Maker and the associated MKR and Dai coins are an example of this trend. Presented as a stablecoin pegged to the US Dollar, Dai coins are unique compared with other asset-backed stablecoins. Where traditional stablecoins like Tether (USDT) are backed by a private entity holding large sums of USD, Maker’s Dai coin is instead backed directly by investor collateral.
A Decentralized Stablecoin
When discussing Maker, there are two coins to consider – MKR and Dai. MKR serves as a utility token and governance token – it can be used to vote on the terms of Dai contracts offered, or to pay back fees on the Dai ‘loans’ issued by smart contract. As such, it is not pegged to the US Dollar. Instead, it has more in common with the average token available on cryptocurrency exchanges.
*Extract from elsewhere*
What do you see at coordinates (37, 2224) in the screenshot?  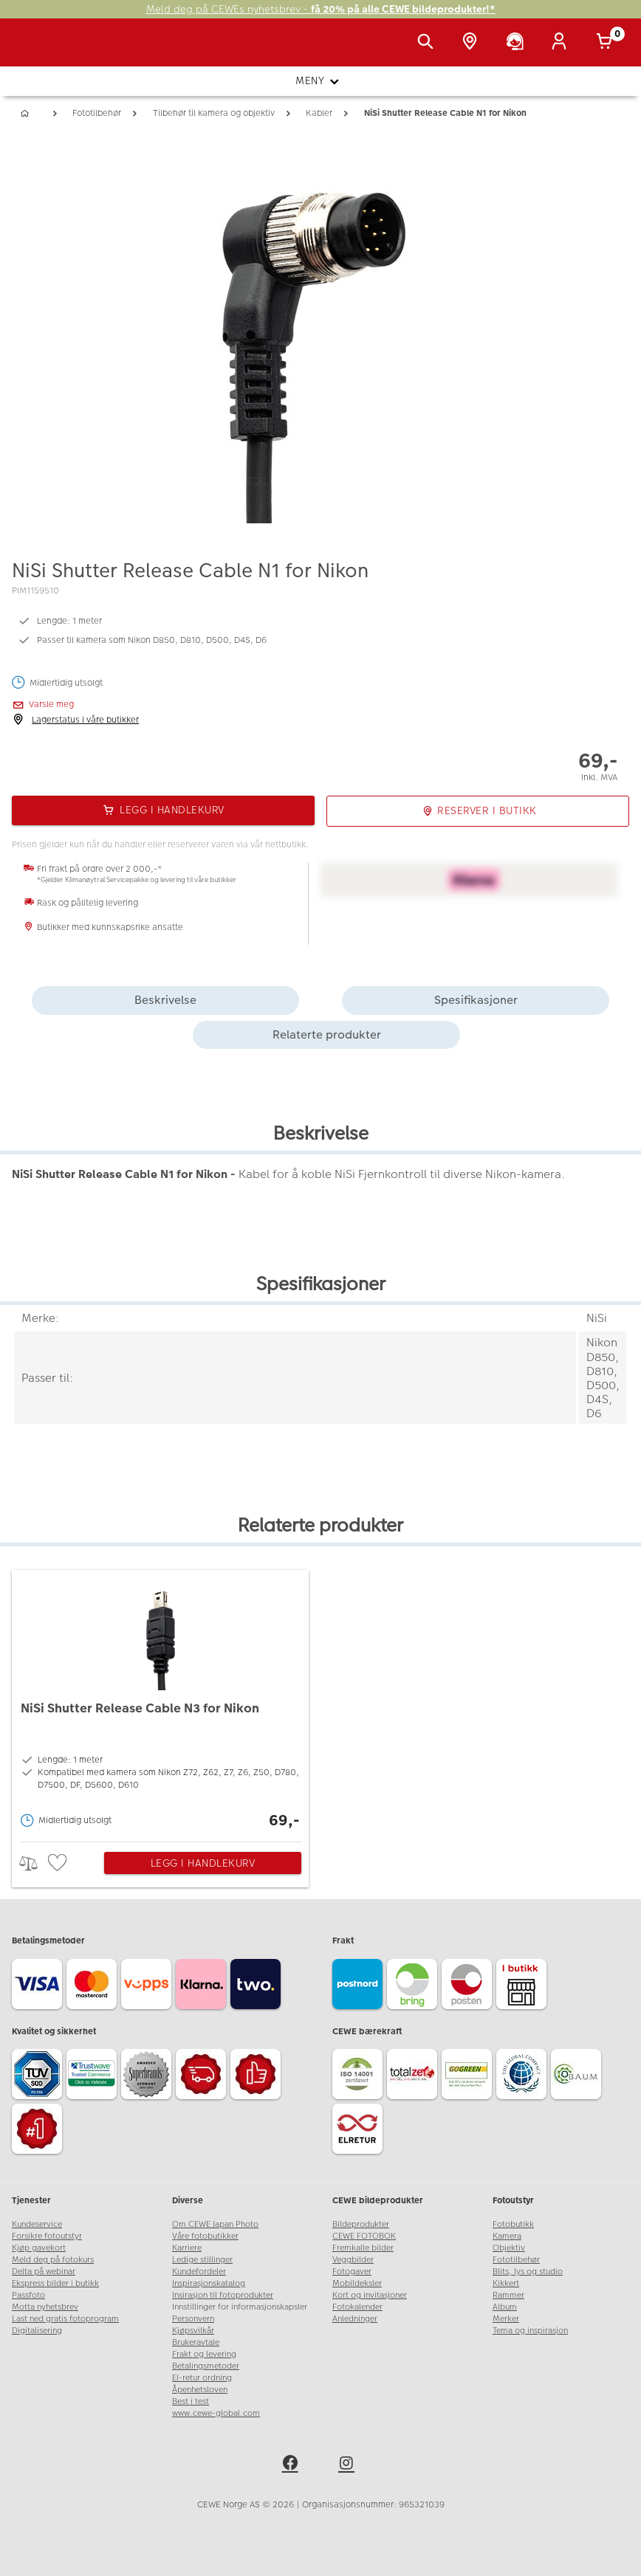 I see `Kundeservice` at bounding box center [37, 2224].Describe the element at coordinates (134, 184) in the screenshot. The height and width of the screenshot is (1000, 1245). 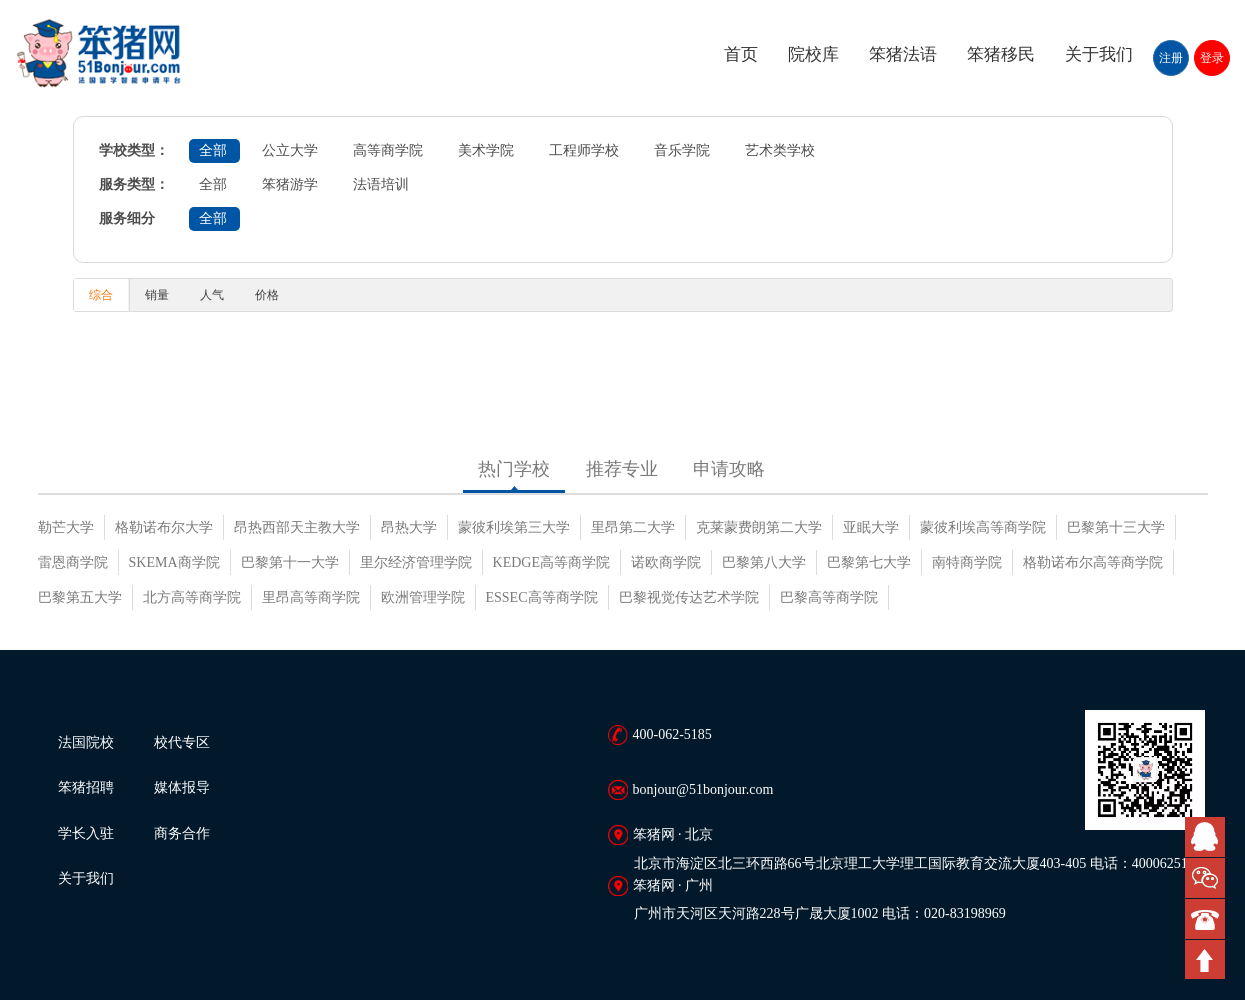
I see `服务类型：` at that location.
Dai, on the other hand, is a pegged stablecoin available directly through the Maker system. Collateralized Debt Positions, or CDPs, are smart contracts that automatically shift collateral into Dai coins. Collateral is held in the form of Ether (ETH) and is returned to the user when the Dai coins are paid back into the system. Should the price of ETH start to drop, the CDP triggers an auction. This mechanism ensures that the collateral is always an appropriate value to support the Dai coin’s pegging to $1 USD per unit.
The Stablecoin Scramble
Prior to 2018, investors had few options in the stablecoin market. If they wanted a less volatile store of value, they had to use Tether. Tether is a pegged stablecoin produced by Tether Limited and supposedly backed by a considerable amount of US Dollars held in trust. However, Tether’s lack of transparency and willingness to create more USDT has left investors suspicious. Further, their refusal to submit to a public audit opened the window for additional stablecoins.
Maker may be one of the most decentralized options available, but they are far from the only alternative. Winklevoss Twins run exchange Gemini produced the Gemini Dollar, while Coinbase introduced the USD Coin. Both groups are US-based and subject to considerably more oversight than the shadowy organization that produced Tether.